Cartilage risk
I enjoyed Nathan Seppa’s article “Cartilage creation,” (SN: 8/11/12, p. 22) about attempts to generate new cartilage from somatic stem cells. He writes that cartilage evolved “in ancestors who lived shorter lives, carried less body weight and roamed an unpaved world.” Implications: The risk of osteoarthritis increases with age, body weight and impact on concrete, such as a long-term runner might experience. Is there solid scientific experience for all three of these putative risk factors?

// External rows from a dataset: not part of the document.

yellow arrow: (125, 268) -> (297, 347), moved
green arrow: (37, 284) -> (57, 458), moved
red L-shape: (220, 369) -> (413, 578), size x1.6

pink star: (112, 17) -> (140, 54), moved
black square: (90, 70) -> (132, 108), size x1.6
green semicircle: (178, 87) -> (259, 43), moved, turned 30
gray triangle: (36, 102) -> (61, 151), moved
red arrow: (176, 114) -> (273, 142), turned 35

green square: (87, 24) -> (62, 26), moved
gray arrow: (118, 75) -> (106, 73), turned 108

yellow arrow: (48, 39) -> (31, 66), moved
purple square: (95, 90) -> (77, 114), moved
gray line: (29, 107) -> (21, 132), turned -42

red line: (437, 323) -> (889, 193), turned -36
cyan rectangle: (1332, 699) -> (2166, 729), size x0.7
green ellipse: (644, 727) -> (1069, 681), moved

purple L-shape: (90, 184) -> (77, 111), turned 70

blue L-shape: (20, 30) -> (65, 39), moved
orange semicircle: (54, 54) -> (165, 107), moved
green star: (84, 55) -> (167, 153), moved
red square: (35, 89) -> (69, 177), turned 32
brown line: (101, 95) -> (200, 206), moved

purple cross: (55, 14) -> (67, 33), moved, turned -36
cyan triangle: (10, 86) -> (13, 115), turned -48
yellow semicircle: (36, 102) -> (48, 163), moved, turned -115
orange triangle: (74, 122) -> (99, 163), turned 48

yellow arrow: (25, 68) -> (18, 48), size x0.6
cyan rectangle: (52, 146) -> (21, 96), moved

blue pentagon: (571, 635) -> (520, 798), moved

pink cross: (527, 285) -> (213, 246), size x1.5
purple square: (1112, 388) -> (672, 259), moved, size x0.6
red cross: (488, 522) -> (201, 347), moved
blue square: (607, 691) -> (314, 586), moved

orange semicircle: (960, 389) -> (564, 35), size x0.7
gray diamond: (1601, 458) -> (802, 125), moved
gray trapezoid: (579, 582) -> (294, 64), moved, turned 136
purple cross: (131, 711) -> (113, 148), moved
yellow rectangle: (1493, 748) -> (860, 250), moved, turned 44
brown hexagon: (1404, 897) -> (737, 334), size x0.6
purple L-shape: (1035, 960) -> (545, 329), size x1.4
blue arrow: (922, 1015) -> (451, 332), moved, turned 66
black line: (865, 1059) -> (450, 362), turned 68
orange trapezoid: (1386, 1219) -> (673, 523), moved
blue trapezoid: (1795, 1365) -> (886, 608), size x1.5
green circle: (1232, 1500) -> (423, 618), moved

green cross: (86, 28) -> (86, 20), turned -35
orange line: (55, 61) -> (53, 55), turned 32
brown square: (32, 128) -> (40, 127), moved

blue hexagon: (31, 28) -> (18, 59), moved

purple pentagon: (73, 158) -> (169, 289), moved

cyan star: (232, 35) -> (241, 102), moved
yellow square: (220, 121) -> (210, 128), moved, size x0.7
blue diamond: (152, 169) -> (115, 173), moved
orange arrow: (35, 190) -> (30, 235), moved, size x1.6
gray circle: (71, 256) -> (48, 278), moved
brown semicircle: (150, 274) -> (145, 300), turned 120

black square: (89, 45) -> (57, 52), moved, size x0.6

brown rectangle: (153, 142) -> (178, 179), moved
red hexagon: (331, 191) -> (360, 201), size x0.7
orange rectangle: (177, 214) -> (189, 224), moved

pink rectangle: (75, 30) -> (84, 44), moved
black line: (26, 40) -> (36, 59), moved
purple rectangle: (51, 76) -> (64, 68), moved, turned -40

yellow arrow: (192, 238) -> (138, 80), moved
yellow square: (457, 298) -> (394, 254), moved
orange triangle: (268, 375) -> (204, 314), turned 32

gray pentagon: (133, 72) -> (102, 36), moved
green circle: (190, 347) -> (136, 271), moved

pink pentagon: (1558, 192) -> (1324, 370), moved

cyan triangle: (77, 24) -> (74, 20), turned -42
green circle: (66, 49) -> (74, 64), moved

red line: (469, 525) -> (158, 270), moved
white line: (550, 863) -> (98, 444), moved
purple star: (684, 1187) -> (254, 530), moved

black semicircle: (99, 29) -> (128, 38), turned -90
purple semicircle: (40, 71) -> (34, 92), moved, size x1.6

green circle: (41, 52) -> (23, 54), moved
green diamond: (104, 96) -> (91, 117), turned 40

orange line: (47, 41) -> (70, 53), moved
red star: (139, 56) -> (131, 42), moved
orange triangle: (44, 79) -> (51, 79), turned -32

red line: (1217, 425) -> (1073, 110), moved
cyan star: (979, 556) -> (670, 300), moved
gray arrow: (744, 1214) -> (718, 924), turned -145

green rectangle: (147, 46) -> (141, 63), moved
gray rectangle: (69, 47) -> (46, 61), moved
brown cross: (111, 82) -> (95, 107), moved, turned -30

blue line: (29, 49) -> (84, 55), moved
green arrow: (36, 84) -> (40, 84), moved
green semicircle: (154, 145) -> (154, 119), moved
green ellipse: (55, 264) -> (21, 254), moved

William Check, San Francisco, Calif.

Yes. First, osteoarthritis stemming from cartilage wear and tear is most common in the elderly. Second, studies show that extra pounds add to stress on weight-bearing joints, particularly the knees. Third, it’s certain that modern humans spend a lot of time in a paved world. Joint compression is natural and necessary for nutrient transfer in cartilage tissue, which isn’t supplied by blood or driven by circulatory pressure. But too much compression — through abrupt injury or long-term pounding — creates stress, inflammation and other damage. MIT’s Alan Grodzinsky puts it this way: “With compression above a certain rate and amplitude, you cross a threshold into microdamage” of cartilage tissue and the cells that make it. — Nathan Seppa


On Turing’s life and death
Out of the whole of Tom Siegfried’s well-written article on Alan Turing “A mind from math,” (SN: 6/30/12, p. 26), I especially want to commend Siegfried both for his honesty and for the language he chose to speak of Turing’s death. It is so important, even in a science magazine in a math-history article, not to shy away from social truth and to name what is evil as evil.